Efficient RGB-D Scene Understanding via Multi-task Adaptive Learning and Cross-dimensional Feature Guidance¶

Conference: CVPR 2026 arXiv: 2603.07570 Code: N/A Area: RGB-D Scene Understanding / Multi-task Learning / Panoptic Segmentation Keywords: multi-task learning, RGB-D fusion, panoptic segmentation, adaptive loss, cross-dimensional guidance

TL;DR¶

This paper proposes an efficient RGB-D multi-task scene understanding network. A partial-channel convolution fusion encoder reduces FLOPs to 1/16 of standard convolution. A Normalized Focus Channel Layer (NFCL) and a Context Feature Interaction Layer (CFIL) enable cross-dimensional feature guidance. A batch-level multi-task adaptive loss dynamically balances five tasks. The method achieves 49.82 mIoU on NYUv2 at 20.33 FPS, which is 24% faster than EMSAFormer.

Background & Motivation¶

Background: Robotic scene understanding requires simultaneous execution of multiple tasks including semantic segmentation, instance segmentation, orientation estimation, panoptic segmentation, and scene classification. RGB-D data fusion has become the mainstream solution, yet efficiently fusing two modalities while jointly optimizing multiple tasks remains an open problem.

Limitations of Prior Work: (1) Dual-encoder architectures (e.g., EMSANet) incur high computational costs and underutilize inter-modal complementary information; (2) Transformer-based encoders (e.g., EMSAFormer with Swin v2) involve intensive matrix operations and frequent memory access, limiting inference to 16 FPS; (3) MLP decoder structures are simple and efficient but susceptible to noise from shallow features; (4) Fixed multi-task loss weights cannot adapt to the dynamic changes in task learning throughout training.

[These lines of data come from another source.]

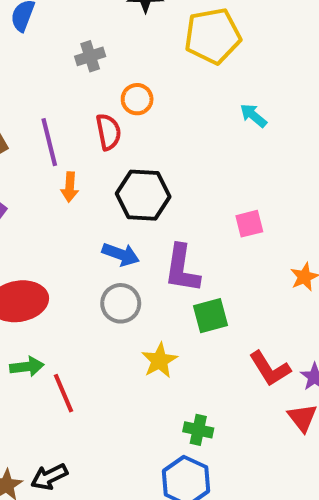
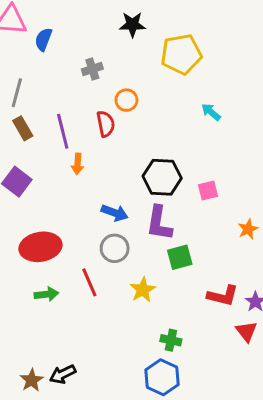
black hexagon: (143, 195) -> (162, 177), moved
red L-shape: (270, 369) -> (223, 296), turned -44
red line: (64, 393) -> (89, 282), moved

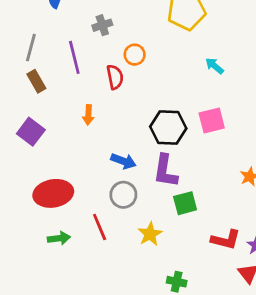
purple line: (63, 131) -> (74, 57), moved
pink square: (208, 191) -> (212, 120), moved, size x1.4

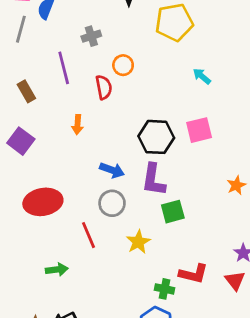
gray line: (31, 48) -> (21, 29), moved
green arrow: (59, 238) -> (57, 270), moved
red L-shape: (226, 240) -> (194, 274), moved

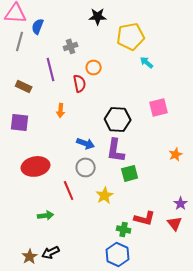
cyan arrow: (202, 76) -> (147, 62), moved
brown rectangle: (26, 91) -> (24, 86), turned -35
pink square: (199, 130) -> (159, 107), moved
purple square: (21, 141) -> (20, 122), turned -30

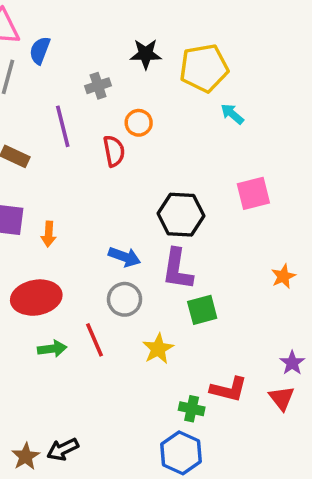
black star: (98, 16) -> (146, 54), moved
orange arrow: (61, 110) -> (49, 234), moved
green arrow: (46, 215) -> (52, 349), moved

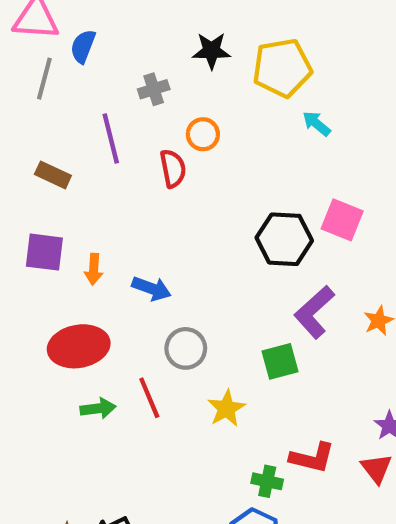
pink square: (253, 193) -> (342, 220), turned 36
black hexagon: (181, 215) -> (284, 239), moved
blue arrow: (125, 257) -> (151, 288), moved
purple L-shape: (177, 269) -> (314, 312), moved, turned 39

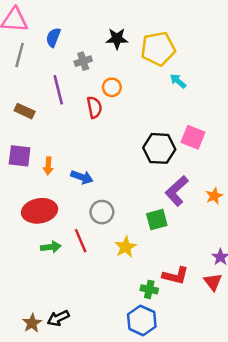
blue semicircle: (83, 46) -> (53, 37), moved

Key Challenge: The trade-off between multi-task performance and inference speed — how to substantially improve inference efficiency without sacrificing task accuracy.

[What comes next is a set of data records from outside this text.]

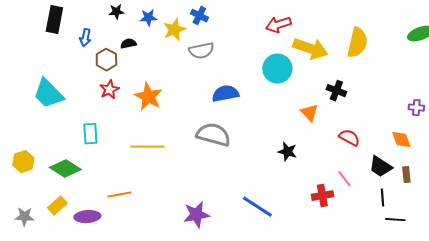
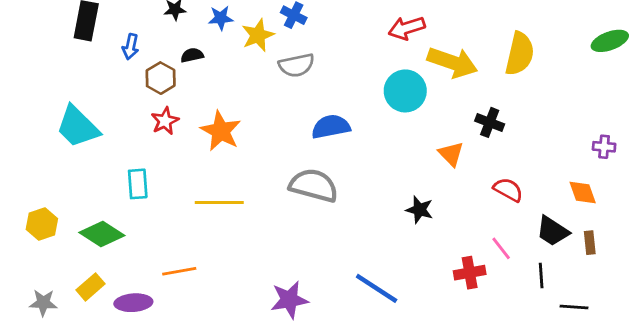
black line: (382, 198) -> (541, 275), moved

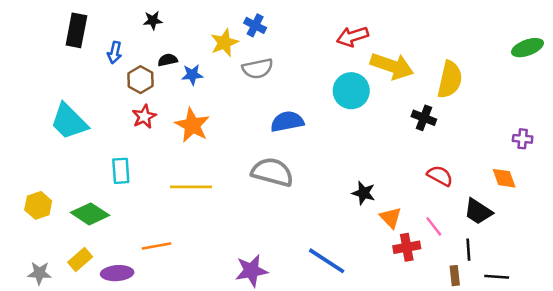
blue star: (221, 18) -> (192, 75), moved
yellow semicircle: (520, 54) -> (450, 80), moved
orange triangle: (451, 154) -> (391, 218), moved
brown rectangle: (590, 243) -> (455, 276), moved

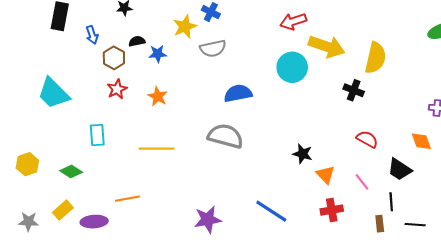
blue arrow: (115, 53) -> (92, 35), turned -30
orange star: (192, 125) -> (158, 96), size x0.7
green diamond: (90, 214) -> (71, 172), size x0.7
red cross: (407, 247) -> (332, 210), moved

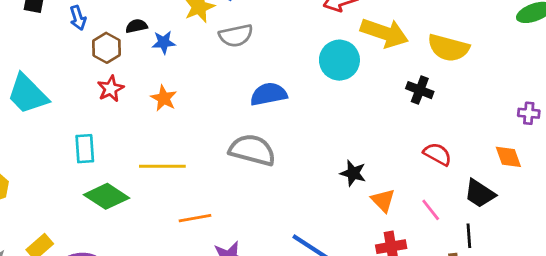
yellow semicircle: (376, 58) -> (448, 48), turned 92
green diamond: (71, 172) -> (107, 196), moved, size x1.5
orange line: (127, 199) -> (195, 218), moved

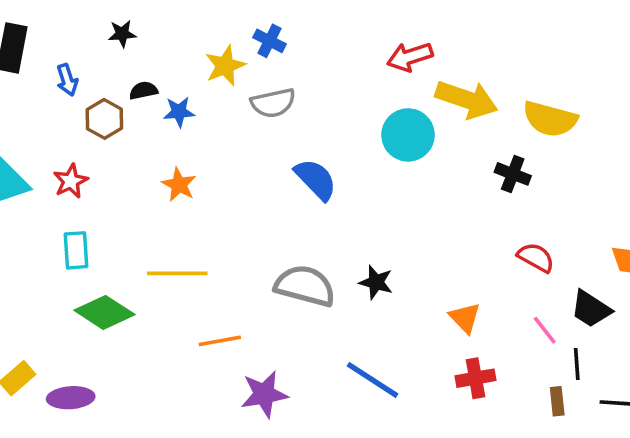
red star: (111, 89) -> (71, 181), moved
blue semicircle: (269, 94) -> (316, 179), turned 57
gray semicircle: (252, 150) -> (305, 286), moved
black star: (353, 173) -> (376, 282), moved
pink line: (431, 210) -> (545, 330), moved

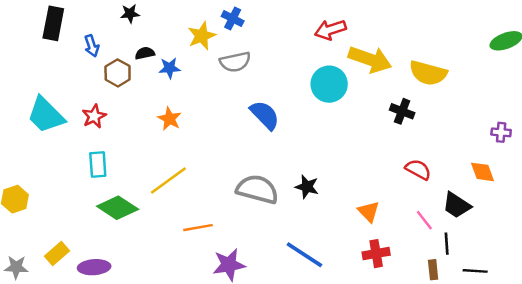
yellow line: (177, 273) -> (168, 181), turned -36

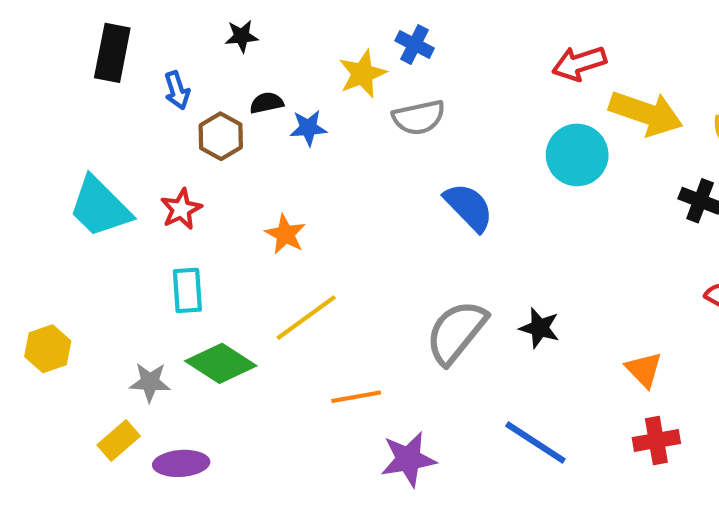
orange star: (170, 119) -> (285, 234), moved
gray semicircle: (257, 189) -> (456, 332), turned -66
gray star: (16, 267) -> (150, 382), moved

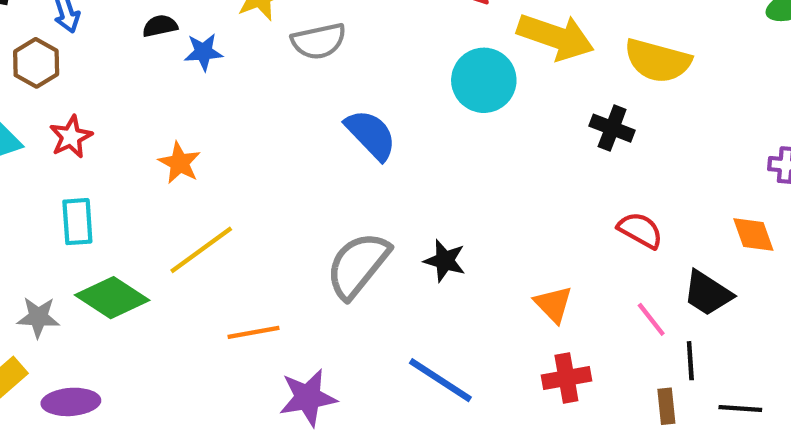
brown hexagon: (221, 136) -> (36, 63), moved

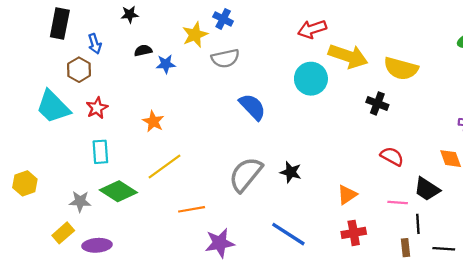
orange triangle: (553, 304) -> (347, 195), turned 40
pink line: (651, 319) -> (398, 203), turned -48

Goal: Design an efficient RGB-D multi-task network that simultaneously addresses modality fusion efficiency, the shallow-feature misleading problem in MLP decoders, and dynamic balancing of multi-task loss weights.

Key Insight: Exploiting channel feature redundancy — applying convolution to only 1/4 of channels suffices to achieve full-channel performance, substantially reducing FLOPs and memory access.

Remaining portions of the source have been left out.